*Stored items:*

--------------------------------

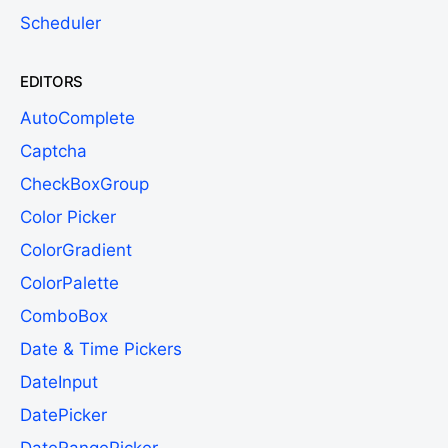
Scheduler
EDITORS
AutoComplete
Captcha
CheckBoxGroup
Color Picker
ColorGradient
ColorPalette
ComboBox
Date & Time Pickers
DateInput
DatePicker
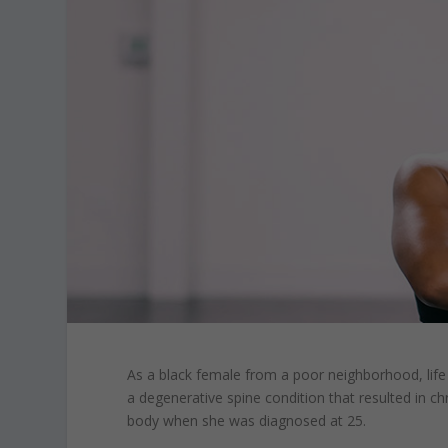
As a black female from a poor neighborhood, life
a degenerative spine condition that resulted in ch
body when she was diagnosed at 25.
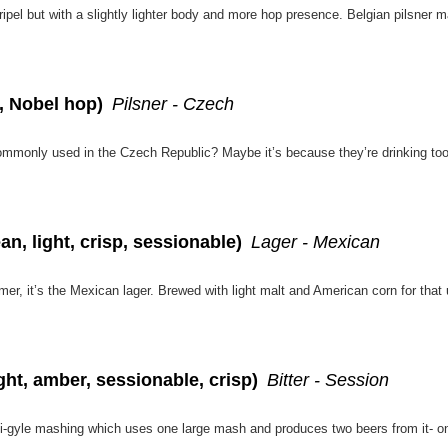
n, Nobel hop)
Pilsner - Czech
n, light, crisp, sessionable)
Lager - Mexican
ght, amber, sessionable, crisp)
Bitter - Session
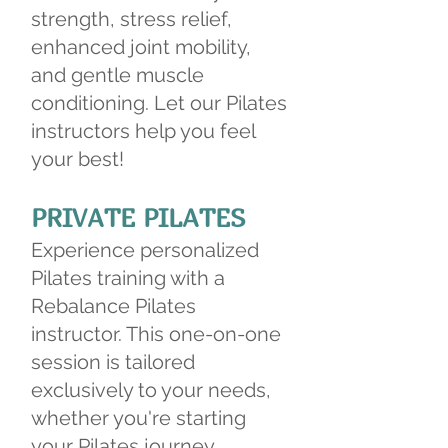
strength, stress relief,
enhanced joint mobility,
and gentle muscle
conditioning. Let our Pilates
instructors help you feel
your best!
PRIVATE PILATES
Experience personalized
Pilates training with a
Rebalance Pilates
instructor. This one-on-one
session is tailored
exclusively to your needs,
whether you're starting
your Pilates journey,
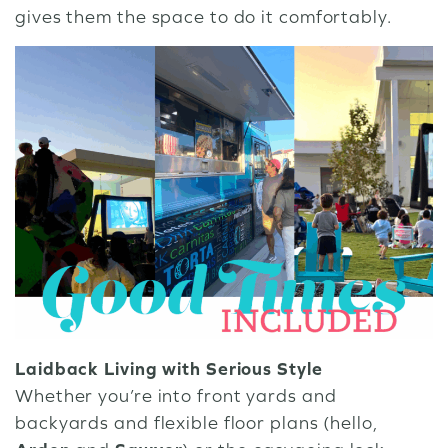
gives them the space to do it comfortably.
Laidback Living with Serious Style
Whether you’re into front yards and
backyards and flexible floor plans (hello,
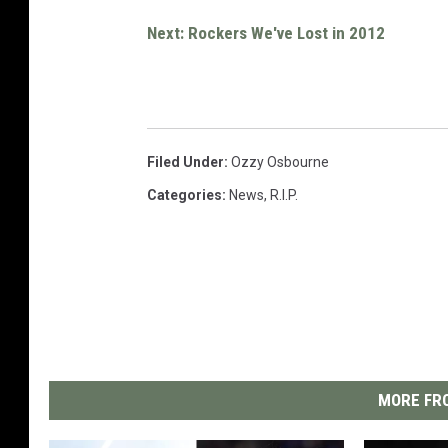
Next: Rockers We've Lost in 2012
Filed Under
:
Ozzy Osbourne
Categories
:
News
,
R.I.P.
MORE FRO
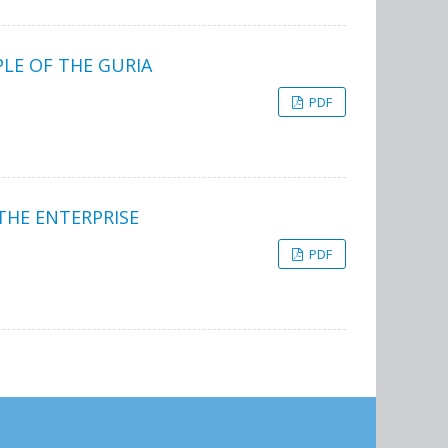
LE OF THE GURIA
PDF
THE ENTERPRISE
PDF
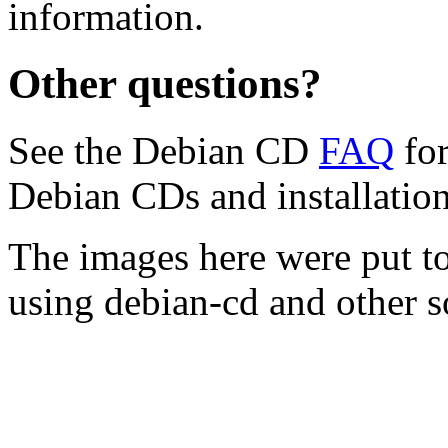
information.
Other questions?
See the Debian CD
FAQ
for
Debian CDs and installation
The images here were put t
using debian-cd and other s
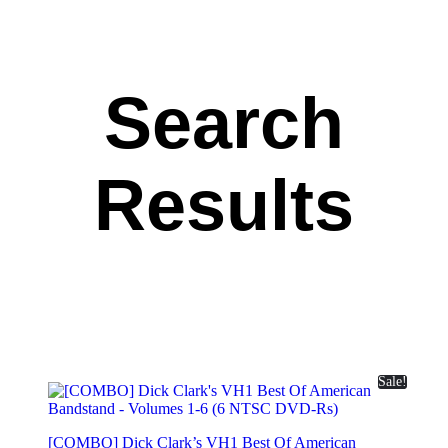
Search
Results
Sale!
[COMBO] Dick Clark’s VH1 Best Of American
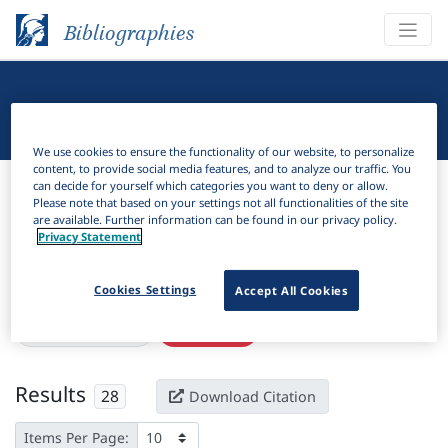
Bibliographies
Linguistic Bibliography
We use cookies to ensure the functionality of our website, to personalize
content, to provide social media features, and to analyze our traffic. You
Bibliographies
Linguistic Bibliography
can decide for yourself which categories you want to deny or allow.
Please note that based on your settings not all functionalities of the site
are available. Further information can be found in our privacy policy.
H
Filter
Search
Privacy Statement
Active filters
Cookies Settings
Accept All Cookies
×
Series:
"Dardania"
Clear all filters
Results
28
Download Citation
Items Per Page:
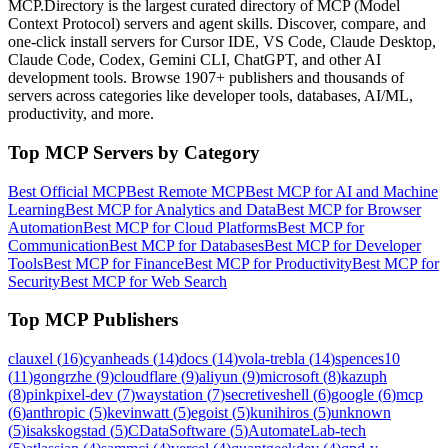
MCP.Directory is the largest curated directory of MCP (Model
Context Protocol) servers and agent skills. Discover, compare, and
one-click install servers for Cursor IDE, VS Code, Claude Desktop,
Claude Code, Codex, Gemini CLI, ChatGPT, and other AI
development tools. Browse
1907+ publishers
and thousands of
servers across categories like developer tools, databases, AI/ML,
productivity, and more.
Top MCP Servers by Category
Best Official MCP
Best Remote MCP
Best MCP for AI and Machine
Learning
Best MCP for Analytics and Data
Best MCP for Browser
Automation
Best MCP for Cloud Platforms
Best MCP for
Communication
Best MCP for Databases
Best MCP for Developer
Tools
Best MCP for Finance
Best MCP for Productivity
Best MCP for
Security
Best MCP for Web Search
Top MCP Publishers
clauxel
(
16
)
cyanheads
(
14
)
docs
(
14
)
vola-trebla
(
14
)
spences10
(
11
)
gongrzhe
(
9
)
cloudflare
(
9
)
aliyun
(
9
)
microsoft
(
8
)
kazuph
(
8
)
pinkpixel-dev
(
7
)
waystation
(
7
)
secretiveshell
(
6
)
google
(
6
)
mcp
(
6
)
anthropic
(
5
)
kevinwatt
(
5
)
egoist
(
5
)
kunihiros
(
5
)
unknown
(
5
)
isakskogstad
(
5
)
CDataSoftware
(
5
)
AutomateLab-tech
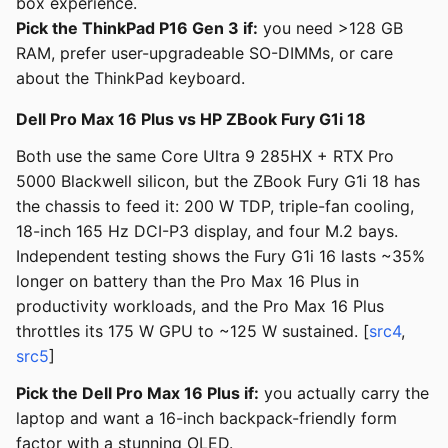
box experience.
Pick the ThinkPad P16 Gen 3 if:
you need >128 GB
RAM, prefer user-upgradeable SO-DIMMs, or care
about the ThinkPad keyboard.
Dell Pro Max 16 Plus vs HP ZBook Fury G1i 18
Both use the same Core Ultra 9 285HX + RTX Pro
5000 Blackwell silicon, but the ZBook Fury G1i 18 has
the chassis to feed it: 200 W TDP, triple-fan cooling,
18-inch 165 Hz DCI-P3 display, and four M.2 bays.
Independent testing shows the Fury G1i 16 lasts ~35%
longer on battery than the Pro Max 16 Plus in
productivity workloads, and the Pro Max 16 Plus
throttles its 175 W GPU to ~125 W sustained. [
src4
,
src5
]
Pick the Dell Pro Max 16 Plus if:
you actually carry the
laptop and want a 16-inch backpack-friendly form
factor with a stunning OLED.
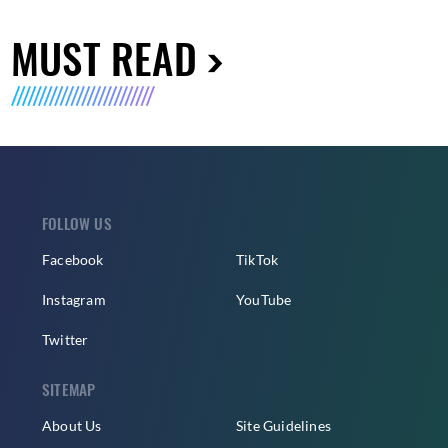
MUST READ
FOLLOW US
Facebook
TikTok
Instagram
YouTube
Twitter
SITEMAP
About Us
Site Guidelines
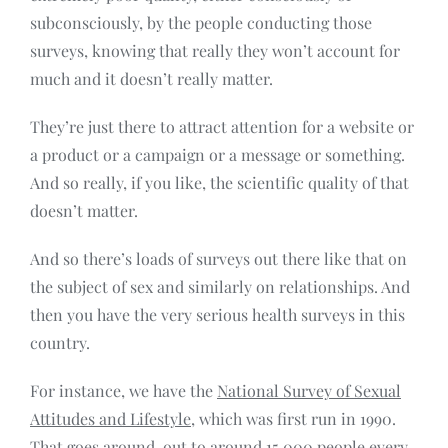
subconsciously, by the people conducting those
surveys, knowing that really they won’t account for
much and it doesn’t really matter.
They’re just there to attract attention for a website or
a product or a campaign or a message or something.
And so really, if you like, the scientific quality of that
doesn’t matter.
And so there’s loads of surveys out there like that on
the subject of sex and similarly on relationships. And
then you have the very serious health surveys in this
country.
For instance, we have the
National Survey of Sexual
Attitudes and Lifestyle
, which was first run in 1990.
That goes around, out to around 15,000 people every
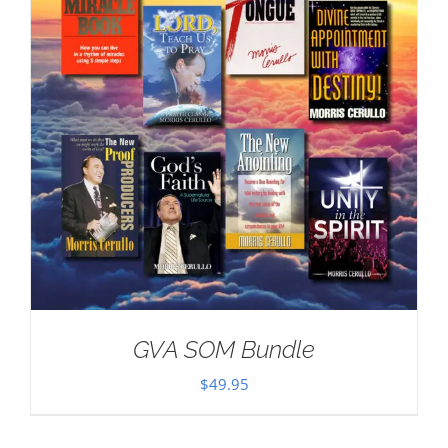
GVA SOM Bundle
$
49.95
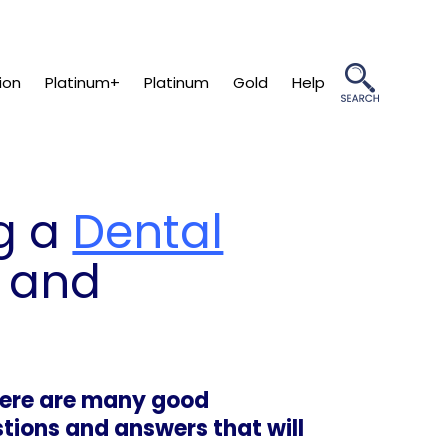
ion
Platinum+
Platinum
Gold
Help
g a
Dental
 and
here are many good
tions and answers that will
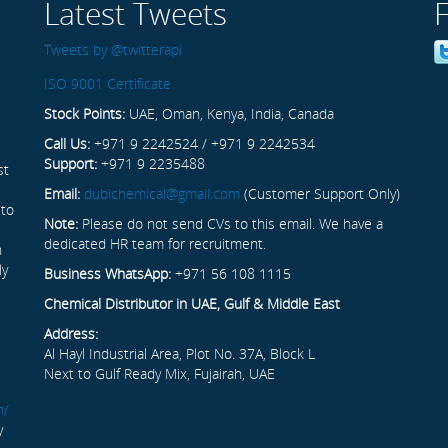
Latest Tweets
Tweets by @twitterapi
ISO 9001 Certificate
Stock Points:
UAE, Oman, Kenya, India, Canada
Call Us:
+971 9 2242524 / +971 9 2242534
Support:
+971 9 2235488
st
Email:
dubichemical@gmail.com
(Customer Support Only)
 to
Note:
Please do not send CVs to this email. We have a
dedicated HR team for recruitment.
n
ly
Business WhatsApp:
+971 56 108 1115
Chemical Distributor in UAE, Gulf & Middle East
Address:
Al Hayl Industrial Area, Plot No. 37A, Block L
Next to Gulf Ready Mix, Fujairah, UAE
m/
y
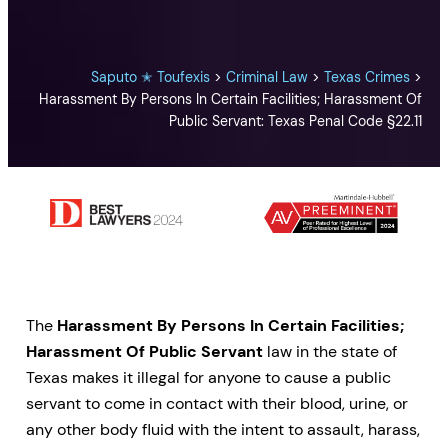
Saputo ✭ Toufexis
>
Criminal Law
>
Texas Crimes
>
Harassment By Persons In Certain Facilities; Harassment Of
Public Servant: Texas Penal Code §22.11
The
Harassment By Persons In Certain Facilities;
Harassment Of Public Servant
law in the state of
Texas makes it illegal for anyone to cause a public
servant to come in contact with their blood, urine, or
any other body fluid with the intent to assault, harass,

--------------------------------

*WHAT THE TASK ASKS:*
Every line from the first line of the entries above through the line with "Laidback Living with Serious Style" must be repeated exactly, and pictures must not be.

*WORKED SOLUTION:*
Scheduler
EDITORS
AutoComplete
Captcha
CheckBoxGroup
Color Picker
ColorGradient
ColorPalette
ComboBox
Date & Time Pickers
DateInput
DatePicker
As a black female from a poor neighborhood, life
a degenerative spine condition that resulted in ch
body when she was diagnosed at 25.
n, Nobel hop)
Pilsner - Czech
n, light, crisp, sessionable)
Lager - Mexican
ght, amber, sessionable, crisp)
Bitter - Session
strength, stress relief,
enhanced joint mobility,
and gentle muscle
conditioning. Let our Pilates
instructors help you feel
your best!
PRIVATE PILATES
Experience personalized
Pilates training with a
Rebalance Pilates
instructor. This one-on-one
session is tailored
exclusively to your needs,
whether you're starting
your Pilates journey,
gives them the space to do it comfortably.
Laidback Living with Serious Style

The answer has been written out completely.